The two main ingredients of organic pig feed are Carbs and Protein. They are essential in making the pigs gain weight and grow muscles.
Feedstuffs can be classified into energy or protein sources according to whether they are rich in energy or protein.
However, energy sources may still contain some protein and other nutrients, likewise the protein sources will still contain carbs and others.
Energy sources normally form the major part of their diet, just like humans and are therefore required in larger quantities.
It will consequently exert greater influence on the overall cost of the ration.
Energy is generally supplied from cereal grains and by-products, root-crops, fats, sugar by-products or various fruits.
Protein sources are oilseed meals, fish meals, animal by-products, and various plants and nuts.
Most of these sources contain some minerals and vitamins, and the remaining requirements need to be met by commercial mineral/vitamin supplements.
We’ve discussed protein sources that are healthy for pigs the other time, and today, we’re going to be talking about carb food sources for pigs.
These are high energy-yielding feed materials with high digestibility. Some of the popular cereal grains are wheat (Triticale and rye which are hybrids), oats, barley, corn, etc.
These are the kinds of grains that pigs eat to get energy for their daily activities, they’re very much important in pig feed formulation.
They normally consist of the highest proportion of the ingredients used in compounding rations.
Cereal starch does not need special processing treatments apart from heat to make them fit for consumption.
Compared to legumes, cereals can be said to be poor sources of protein (around 10%), which has been found to be deficient in some essential amino acids such as lysine, methionine, and tryptophan.
Cereals are also generally poor sources of calcium and phosphorus because of the imbalance in calcium: phosphorus ratio.
Vitamins have been reported to be low, except in yellow maize that contains carotene.
Pigs utilize the maize crop in the form of grain. It may be used in the ration as the only source of dietary energy or in combination with processed roots and tubers such as cassava without any adverse effect on the health of the animals.
While feeding whole corn to hogs is not bad, you should at least add soybean meal in your homemade feed recipe.
If you’re giving a whole grain to swine, you can get a mix of some of the best grains to feed pigs such as barley, corn, and triticale.
Cracked corn is also manageable provided it’s not contaminated, however, for maize to be effectively utilized, the diets must be supplemented with protein that is high in lysine and tryptophan.
Mineral sources containing phosphorus and calcium as well as vitamins should also be added to the feed.
Sorghum has not been widely used in pig feeding as much as maize.
The energy value is similar to maize, with a crude protein of about 11%, which is higher than maize.
Sorghum digestibility in pigs is higher than maize. Amino acid content seems to be more critical in sorghum.
Sorghum although small in size should be crushed or rolled before feeding so that many will be chewed by pigs.
Like maize, sorghum can be used to supply all the dietary energy requirements in pig rations and there is no limit in the quantity used provided the ration is balanced.
They do not contain carotene and sorghum-based diets must be supplemented with amino acids, calcium, and vitamins.

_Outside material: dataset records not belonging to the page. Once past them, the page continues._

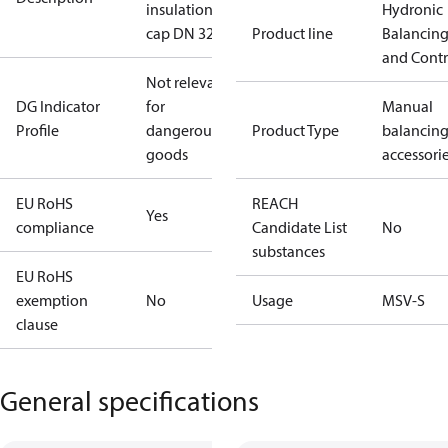
insulation
Hydronic
cap DN 32
Product line
Balancin
and Contr
Not relevant
DG Indicator
for
Manual
Profile
dangerous
Product Type
balancin
goods
accessori
EU RoHS
REACH
Yes
compliance
Candidate List
No
substances
EU RoHS
exemption
No
Usage
MSV-S
clause
General specifications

Rice is of high demand as food for man and as such its use in feeding animals is limited.
Pigs can eat both raw and cooked rice, and almost all species of rice are good for swine.

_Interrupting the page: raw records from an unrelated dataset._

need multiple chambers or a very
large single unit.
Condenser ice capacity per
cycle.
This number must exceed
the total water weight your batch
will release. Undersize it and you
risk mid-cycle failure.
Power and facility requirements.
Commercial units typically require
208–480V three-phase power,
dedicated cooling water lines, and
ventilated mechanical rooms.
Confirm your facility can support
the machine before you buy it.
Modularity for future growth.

Feeding pigs with rice and using it in the animal feed can be in three to four forms, cargo rice, broken, paddy and the rice bran as feed.
Cargo rice has been found to be excellent in feeding pigs and results from experimental trials have proved that it is as good as maize.
Broken Rice has also been used in animal feeding, although it is widely consumed by humans.
Crude protein, oil and B group of vitamins are usually low due to the removal of the aleurone layer during polishing.
Paddy rice is not considered adequate for pig feeding since the associated husk could be too high in both fiber and silica.
Having said that, rice bran only can be added to pig feed in a small quantity of 1.5kg daily, preferably the ground bran.
The rice bran powder can also be stabilized by lowering the ph from 6+ to about 4 to make it better for swine.
These are obtained from the processing of cereal food materials. The following are good examples
- Maize bran obtained from the making of corn flakes and maize flours
- Rice bran and rice offal, a by-product of the rice mill
- Wheat bran or wheat offal from wheat processing to obtain wheat flour
- Dried or wet grains from the brewery in the making of alcoholic drinks using barley and sometimes sorghum as well as millet.
The inclusion of cereal by-products in pig feeds is usually low compared with their parent materials due mainly to their high crude fiber and low energy content.